Es gibt auch das Loyalitätspunktargument. Gabe Zichermann, Vorsitzender des Gamification Summit und Experte für Social Marketing und Loyalty-Prämiensysteme, glaubt, dass Altcoins, die als Treuepunkte gehandelt werden, eine starke Nachfrage unter den Marken befriedigen könnten.

"Auf der einen Seite gibt es Marktnachfragen nach Alternativen zum Dollar und auf der anderen Seite nach Alternativen zu ummauerten Gartentreueprogrammen. Es gibt eine Nachfrage, dass etwas konvertierbar ist und von vielen Gleichgesinnten angenommen wird, aber nicht daran gebunden ist eine Firma oder ein Land ", sagt er.

Sobald das Szenario eine Whole Foods-Münze und eine Lungo-Lemon-Gymwear-Münze (beide hypothetische Beispiele) auf dem freien Markt gehandelt sehen könnte, möglicherweise gepaart mit einem unabhängigen Vermögenswert wie Bitcoin, sagt Zichermann. Stellen Sie sich einen städtischen Hipster vor, der eine Altcoin-Belohnung für den Kauf von Yogahosen erhält und diese dann in den Altcoin des anderen umtauscht oder umtauscht, um Rabatte auf seine Einkäufe zu erhalten.

Vermutlich würde es in dieser idealen Welt auch Raum geben für komplementäre Marken, die sich gegenseitig an Kampagnen beteiligen und ihre Münzen gegenseitig prämieren.

Wenn Münzen wie Loyalitätspunkte gehandelt werden könnten, könnten sie ihnen mehr Liquidität geben und Nachfrage schaffen, aber sie brauchen diesen Rahmen. "Wenn sich ein Ökosystem entwickelt, wird Wert sowohl für den Käufer als auch für den Verkäufer geschaffen. Es passiert wirklich nichts ", meint Bill Warelis, Vice President Marketing Loyalty Points Service LoyaltyMatch. com. Das Unternehmen hat kürzlich einen Bitcoin-basierten Loyalty-Service eingeführt, der Punkte für Einkäufe in Bitcoins vergibt.

Es gibt Trägheitsherausforderungen, sagt Zichermann. Marken dazu zu bringen, dies zu akzeptieren, könnte schwierig sein.
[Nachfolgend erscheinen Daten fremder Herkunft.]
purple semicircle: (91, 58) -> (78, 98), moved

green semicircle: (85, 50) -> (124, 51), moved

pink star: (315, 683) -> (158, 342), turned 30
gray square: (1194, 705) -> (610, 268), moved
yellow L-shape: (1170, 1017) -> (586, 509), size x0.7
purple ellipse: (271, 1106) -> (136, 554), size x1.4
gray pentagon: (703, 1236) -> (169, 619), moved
Jemand muss den Sprung wagen - und Unternehmen, die die Kontrolle über ihre tief verwurzelten Treueprogramme haben, sind schwer zu verlagern.

Eine Frage ist, ob die derzeit unsichere regulatorische Landschaft Unternehmen, die viel zu verlieren haben, abschrecken wird.
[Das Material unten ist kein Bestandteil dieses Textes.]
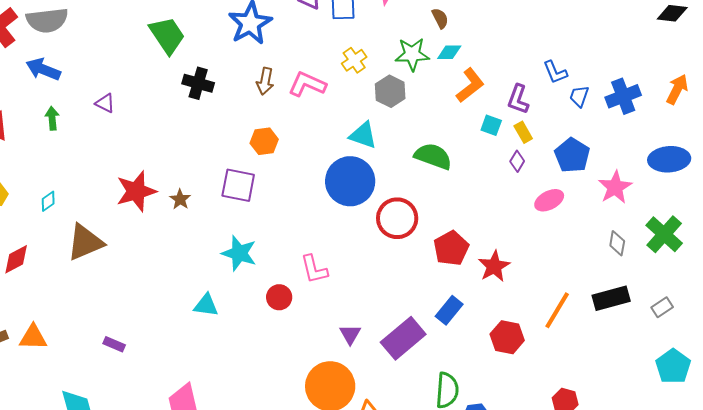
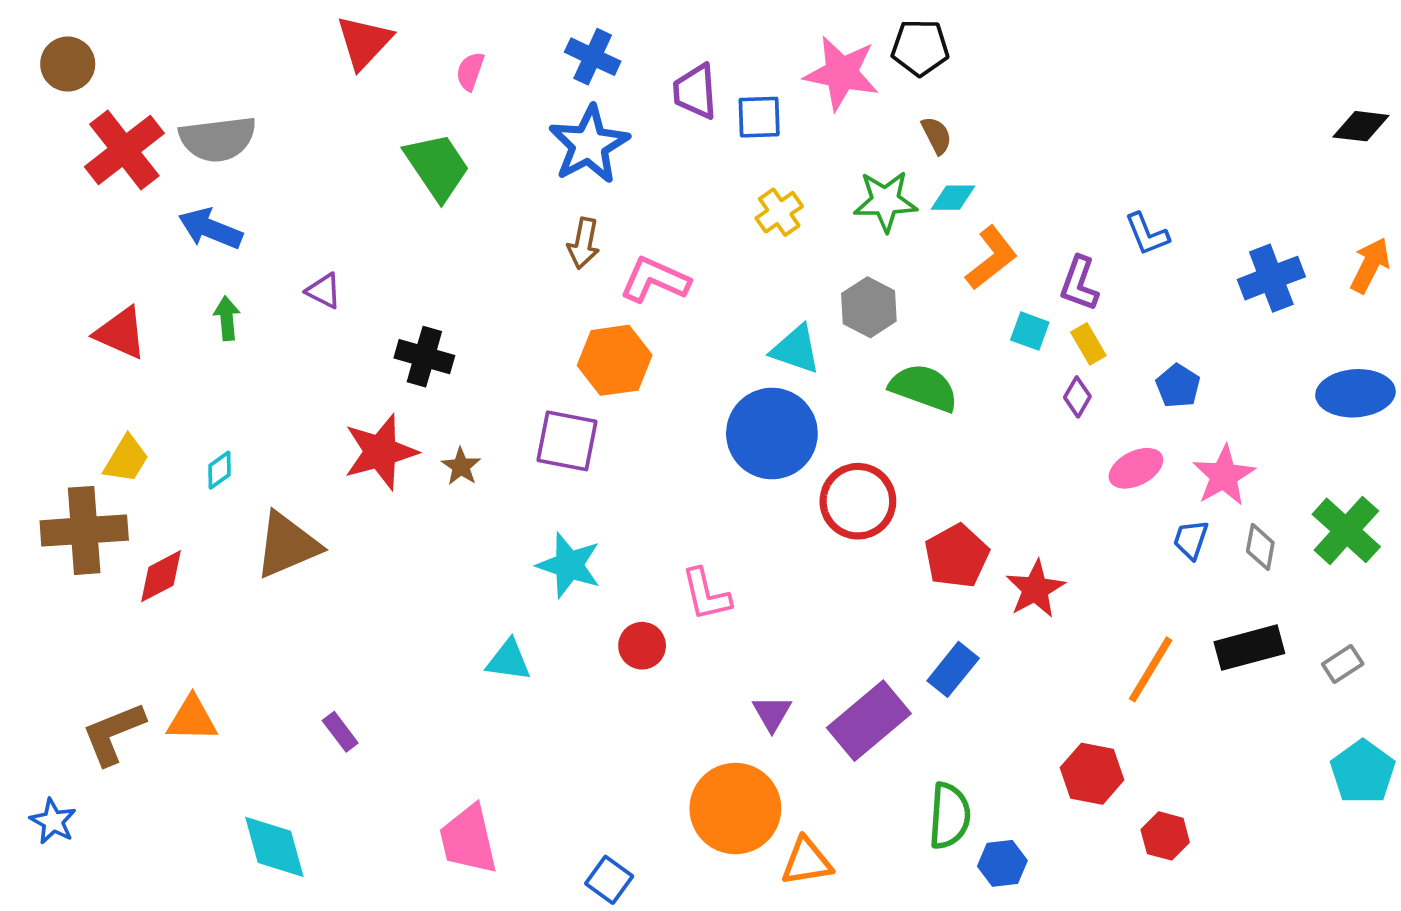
brown arrow: (265, 81) -> (584, 243), moved
black cross: (198, 83) -> (424, 357), moved
pink L-shape: (307, 84) -> (655, 280), moved
gray hexagon: (390, 91) -> (869, 307), moved
blue trapezoid: (579, 96) -> (1191, 540), moved
orange hexagon: (264, 141) -> (615, 360), size x1.4
blue pentagon: (572, 155) -> (1178, 386), size x0.7
pink star: (615, 187) -> (1224, 476), moved
red hexagon: (507, 337) -> (1092, 774), moved
purple rectangle: (114, 344) -> (340, 732), turned 30

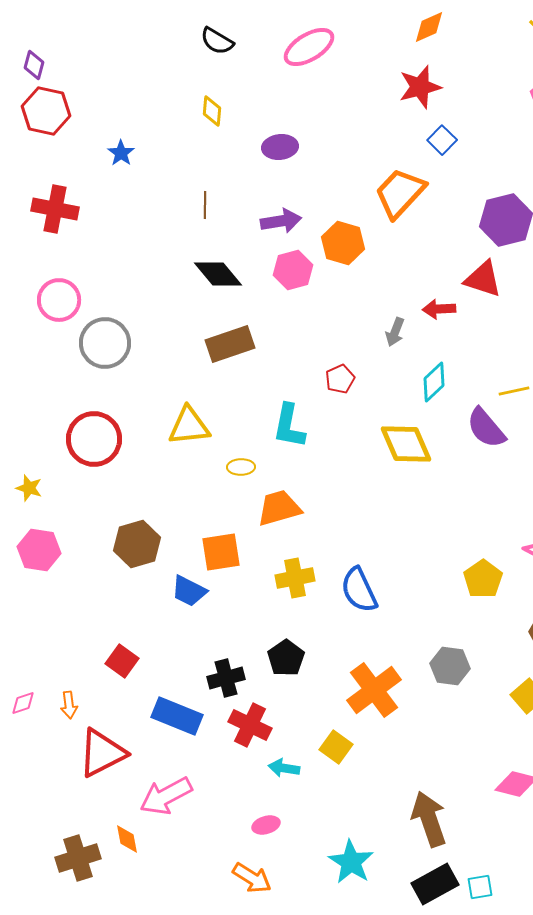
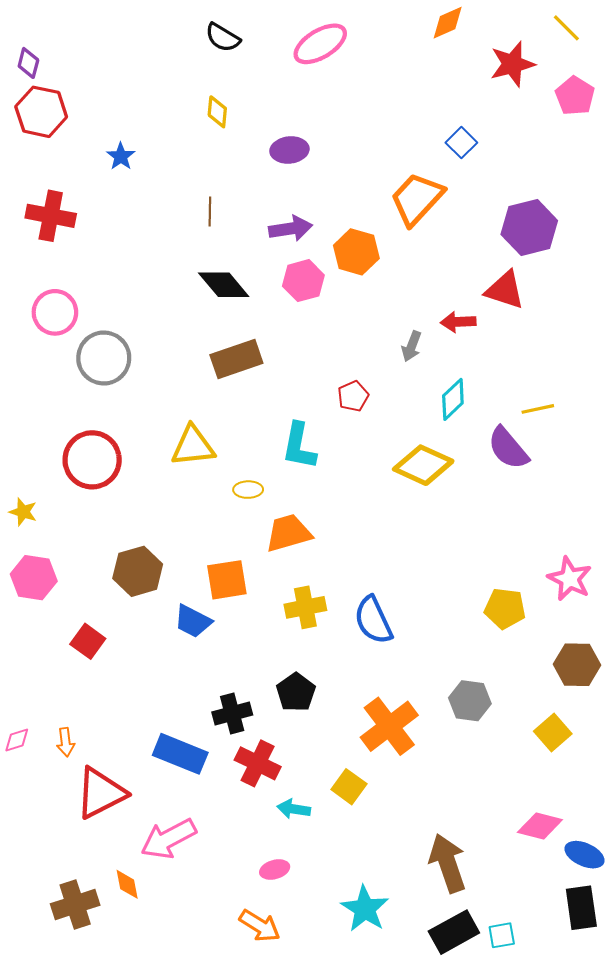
red star: (420, 87) -> (512, 64), moved
yellow diamond: (406, 444) -> (423, 465), turned -42
yellow pentagon: (483, 579) -> (505, 608), turned -30
red square: (122, 661) -> (88, 641), moved

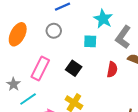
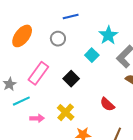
cyan square: (90, 41) -> (92, 55), turned 32
red semicircle: (112, 70) -> (107, 104), moved, turned 112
"Sie haben entweder so viele Beschränkungen und Bedingungen auf die Münze gesetzt, dass es ziemlich nutzlos wurde, oder [sie] würden riskieren, ein Geldsender zu werden", sagt Voorhees. "Das ist nicht ihre Sache."

Davis räumt ein, dass dies ein potenzielles Problem ist. Aber die Hälfte der Bitcoin-Welt durchquert derzeit eine Landschaft, in der die Vorschriften unsicher sind. Er sagt, dass er bereits mit multinationalen Markenkunden verhandelt.

Kleinere Unternehmen, die von den Kosten und der Komplexität der Einführung und Verwaltung eines Treueprogramms erschüttert sind, mögen die Idee einer schnellen Rampe, besonders wenn sie in eine Expertenfirma ausgelagert wird, empfiehlt Zichermann.

Bei Humint läuft noch etwas anderes, damit verbunden, aber sie sagen es nicht. Es ist eine Art Plattform und es wird das Konzept von Münzen für Nicht-Marken öffnen. Das ist alles, was die Quellen im Moment sagen. Du wirst es wissen, wenn wir es wissen.

Würden Sie einen Marken-Altcoin minen oder handeln?